In their opinion, Judges Posner, Manion and Evans affirmed. One of the several elements of Bivens' §1983 claim is that he engaged in speech protected by the Constitution. The Court agreed with the district court that Bivens had an obligation, as part of his job, to report his concerns about lead contamination. It also agreed that any such reports to his superiors would not be protected under the Supreme Court's Garcetti decision. Here, however, the speech was not through Bivens' chain of command but as a union grievance. The Court was unwilling to conclude, because of the availability of an alternative holding, that the union grievance could not be protected speech. To be protected, the speech must also address a matter of public concern. The Court looked to the content, the context and the form to determine whether the speech addressed a matter of public concern. The court concluded that the context -- Bivens' own illness -- and the form -- an internal union grievance -- were more consistent with the vindication of a private, rather than a public, interest. Although the content referenced a subject of potential public interest, the Court concluded that Bivens was not attempting, by his speech, to bring this safety issue into the open. Being purely private, the speech was not protected and retaliation claim fails.

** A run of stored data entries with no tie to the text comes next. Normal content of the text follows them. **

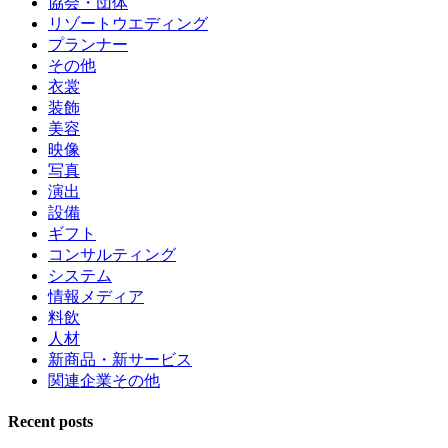
協会・団体
リゾートウエディング
プランナー
その他
衣裳
装飾
美容
映像
写真
演出
設備
ギフト
コンサルティング
システム
情報メディア
料飲
人材
新商品・新サービス
関連企業その他
Recent posts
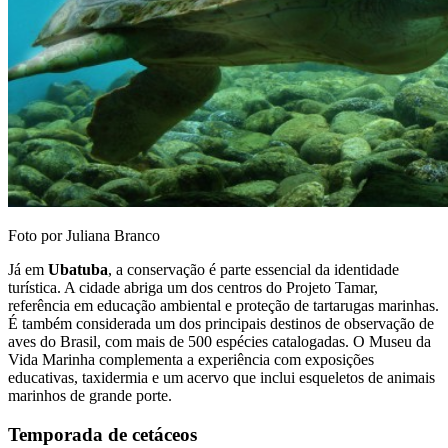
Foto por Juliana Branco
Já em
Ubatuba
, a conservação é parte essencial da identidade
turística. A cidade abriga um dos centros do Projeto Tamar,
referência em educação ambiental e proteção de tartarugas marinhas.
É também considerada um dos principais destinos de observação de
aves do Brasil, com mais de 500 espécies catalogadas. O Museu da
Vida Marinha complementa a experiência com exposições
educativas, taxidermia e um acervo que inclui esqueletos de animais
marinhos de grande porte.
Temporada de cetáceos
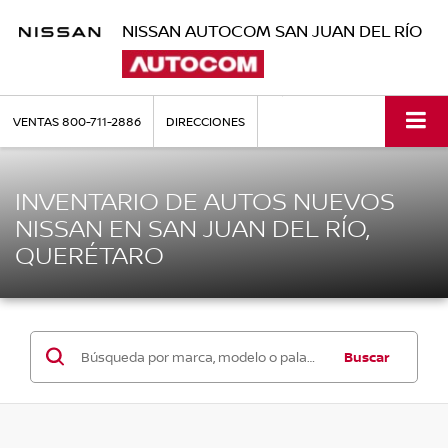
NISSAN AUTOCOM SAN JUAN DEL RÍO
VENTAS
800-711-2886
DIRECCIONES
INVENTARIO DE AUTOS NUEVOS
NISSAN EN SAN JUAN DEL RÍO,
QUERÉTARO
Buscar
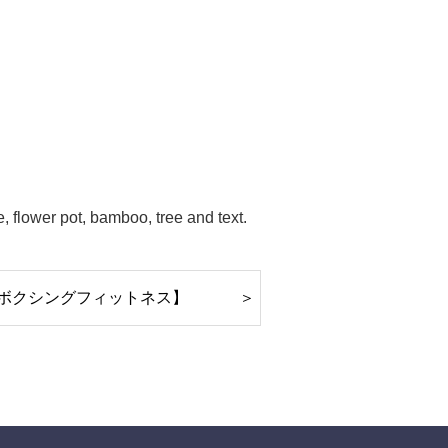
ボクシングフィットネス】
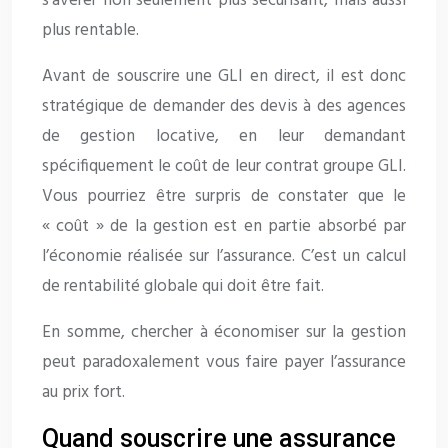
s’avérer non seulement plus sécurisant, mais aussi
plus rentable.
Avant de souscrire une GLI en direct, il est donc
stratégique de demander des devis à des agences
de gestion locative, en leur demandant
spécifiquement le coût de leur contrat groupe GLI.
Vous pourriez être surpris de constater que le
« coût » de la gestion est en partie absorbé par
l’économie réalisée sur l’assurance. C’est un calcul
de rentabilité globale qui doit être fait.
En somme, chercher à économiser sur la gestion
peut paradoxalement vous faire payer l’assurance
au prix fort.
Quand souscrire une assurance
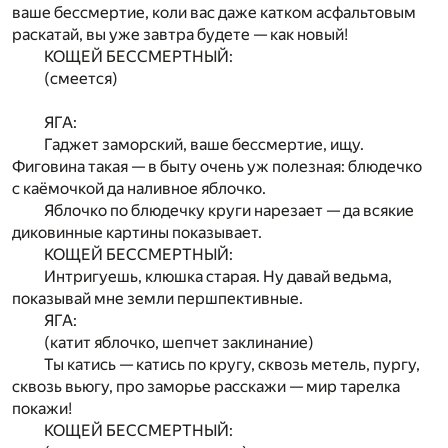
ваше бессмертие, коли вас даже катком асфальтовым
раскатай, вы уже завтра будете — как новый!
КОЩЕЙ БЕССМЕРТНЫЙ:
(смеется)
ЯГА:
Гаджет заморский, ваше бессмертие, ищу.
Фиговина такая — в быту очень уж полезная: блюдечко
с каёмочкой да наливное яблочко.
Яблочко по блюдечку круги нарезает — да всякие
диковинные картины показывает.
КОЩЕЙ БЕССМЕРТНЫЙ:
Интригуешь, клюшка старая. Ну давай ведьма,
показывай мне земли першпективные.
ЯГА:
(катит яблочко, шепчет заклинание)
Ты катись — катись по кругу, сквозь метель, пургу,
сквозь вьюгу, про заморье расскажи — мир тарелка
покажи!
КОЩЕЙ БЕССМЕРТНЫЙ:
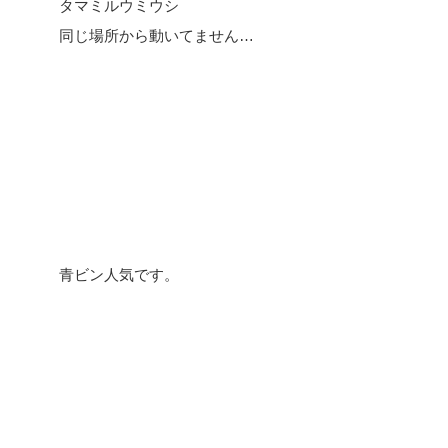
タマミルウミウシ
同じ場所から動いてません…
青ビン人気です。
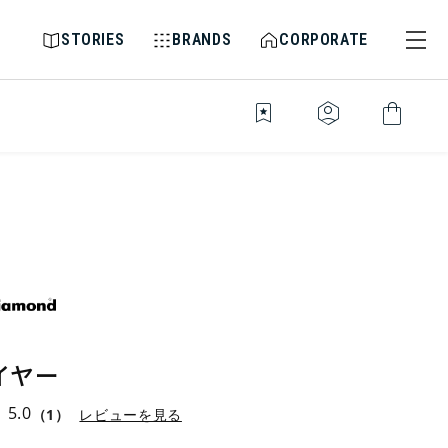
STORIES
BRANDS
CORPORATE
bookmark_star
identity_platform
shopping_bag
イヤー
5.0
（1）
レビューを見る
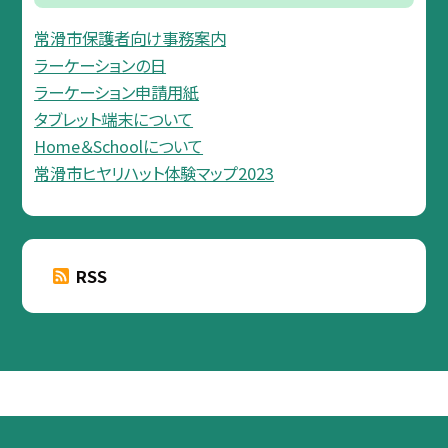
常滑市保護者向け事務案内
ラーケーションの日
ラーケーション申請用紙
タブレット端末について
Home＆Schoolについて
常滑市ヒヤリハット体験マップ2023
RSS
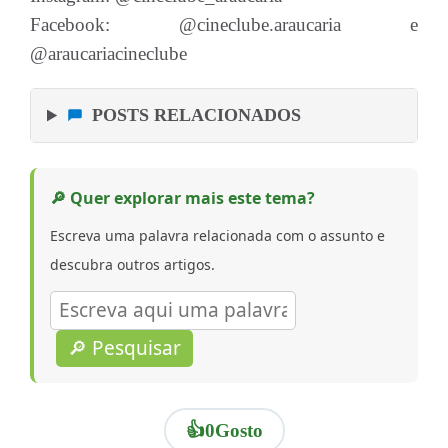
Facebook: @cineclube.araucaria e
@araucariacineclube
POSTS RELACIONADOS
🔎 Quer explorar mais este tema?
Escreva uma palavra relacionada com o assunto e
descubra outros artigos.
🔎 Pesquisar
👍
0
Gosto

Fairley and Gackowski were employed as guards at the Cook County Jail. Both complained about their fellow guards' mistreatment of prisoners. After one particularly brutal incident, the affected prisoners filed suit. Fairley and Gackowski infuriated some of the other guards by their willingness to testify truthfully about their knowledge of the incident. They were both harassed and taunted, verbally and physically. Ultimately, they both quit. Fairley testified in a deposition a few weeks before he quit. Gackowski gave a deposition after he quit. Both testified at the trial, which resulted in a defense verdict. Fairley and Gackowski brought an action under § 1983, alleging that the defendants violated their free speech rights by assaulting them as a result of their willingness to report the abuse of prisoners and to testify truthfully. Shortly before trial, the district court ordered the exclusion of all evidence of events that occurred prior to the plaintiffs’ depositions. The judge reasoned that anything that occurred prior to their speech could not be considered as retaliation or punishment for that speech. Without that evidence, the guards accepted a dismissal. Fairley and Gackowski appeal.
In mid-2005, possibly in response to public criticism of his use of police officers as escorts, Milwaukee County Sheriff Clarke posted a message on the department bulletin board: "If you are afraid or have lost your courage, you may go home, otherwise you will ruin the morale of others." Michael Schuh, a veteran police officer, was offended. He submitted a statement to the union newsletter: "If you are afraid or you have lost your courage and need two deputies and a sergeant to escort you every time you fly in and out of the airport and patrol deputies to drive by your house when you're out of town you should resign and go home! Then you would lift the morale of this whole department (a.k.a. office)." A few days later, Sheriff Clarke assigned Schuh to a newly-created patrol in the most dangerous part of the town -- in full uniform, without a partner, and without a car. At about the same time, Sheriff Clarke issued a revised departmental confidentiality policy. The policy required employees to keep "official agency business" confidential and not to speak on behalf of the department. Officer Schuh and the union brought suit, alleging violations of state law as well as First Amendment retaliation under § 1983. The suit also challenged the confidentiality policy as an unlawful prior restraint. The district court granted summary judgment to Sheriff Clarke on the federal claims. Schuh and the union appeal.